> Problem:
Without any pictures, print the lines below from the one that has "Rodriguez Zarco y el saludo a Antonio" through the one that has "果，在这里面，牛血清的来源和批次就是一个痛点所在，彼此之", exactly and nothing else.

> Source data:
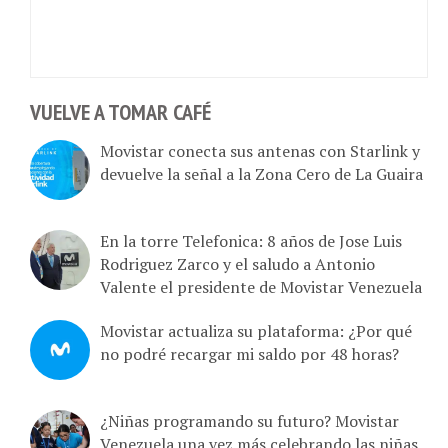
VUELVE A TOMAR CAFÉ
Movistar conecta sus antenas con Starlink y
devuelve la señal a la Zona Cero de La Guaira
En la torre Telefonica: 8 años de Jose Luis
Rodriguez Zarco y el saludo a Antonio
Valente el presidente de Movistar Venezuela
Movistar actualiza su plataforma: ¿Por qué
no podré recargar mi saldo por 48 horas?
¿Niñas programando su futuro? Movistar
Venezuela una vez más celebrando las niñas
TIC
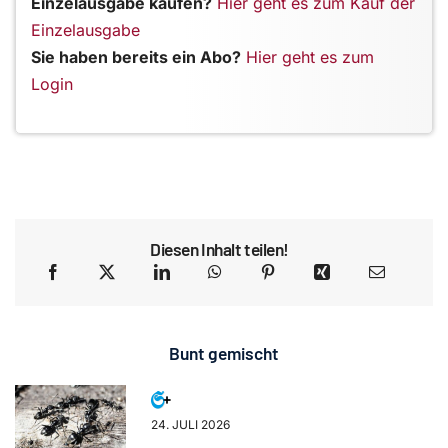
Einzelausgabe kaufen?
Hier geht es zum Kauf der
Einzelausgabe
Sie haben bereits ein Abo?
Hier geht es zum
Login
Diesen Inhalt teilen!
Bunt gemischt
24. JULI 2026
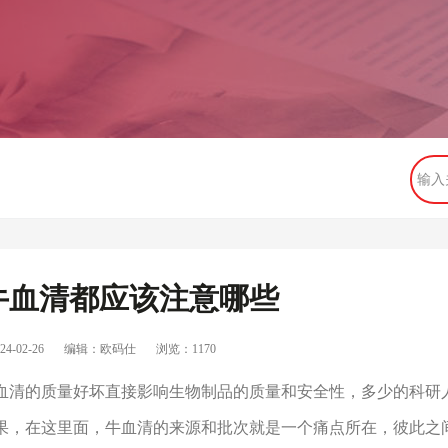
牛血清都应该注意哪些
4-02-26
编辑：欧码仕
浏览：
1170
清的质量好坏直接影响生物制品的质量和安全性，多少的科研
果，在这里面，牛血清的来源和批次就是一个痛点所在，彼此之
---
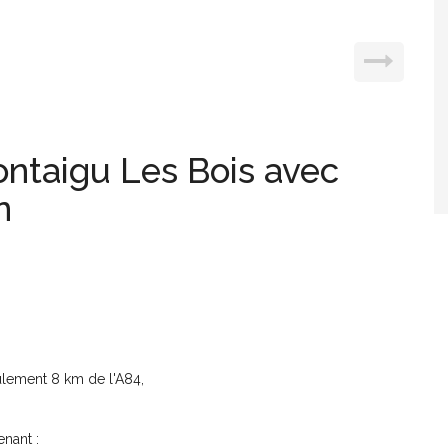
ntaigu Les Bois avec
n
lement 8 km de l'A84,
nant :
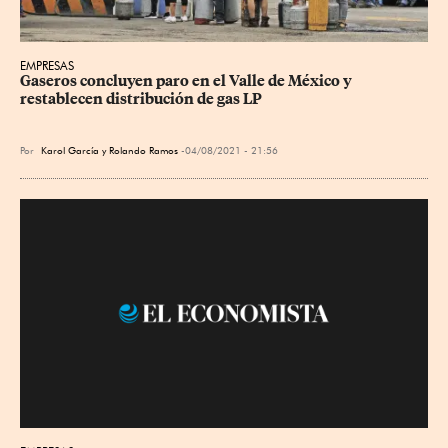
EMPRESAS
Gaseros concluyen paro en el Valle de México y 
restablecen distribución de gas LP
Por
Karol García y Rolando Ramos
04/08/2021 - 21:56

> Answer space:
Rodriguez Zarco y el saludo a Antonio
Valente el presidente de Movistar Venezuela
Movistar actualiza su plataforma: ¿Por qué
no podré recargar mi saldo por 48 horas?
¿Niñas programando su futuro? Movistar
Venezuela una vez más celebrando las niñas
TIC
Einzelausgabe kaufen?
Hier geht es zum Kauf der
Einzelausgabe
Sie haben bereits ein Abo?
Hier geht es zum
Login
Diesen Inhalt teilen!
Bunt gemischt
24. JULI 2026
牛血清都应该注意哪些
4-02-26
编辑：欧码仕
浏览：
1170
清的质量好坏直接影响生物制品的质量和安全性，多少的科研
果，在这里面，牛血清的来源和批次就是一个痛点所在，彼此之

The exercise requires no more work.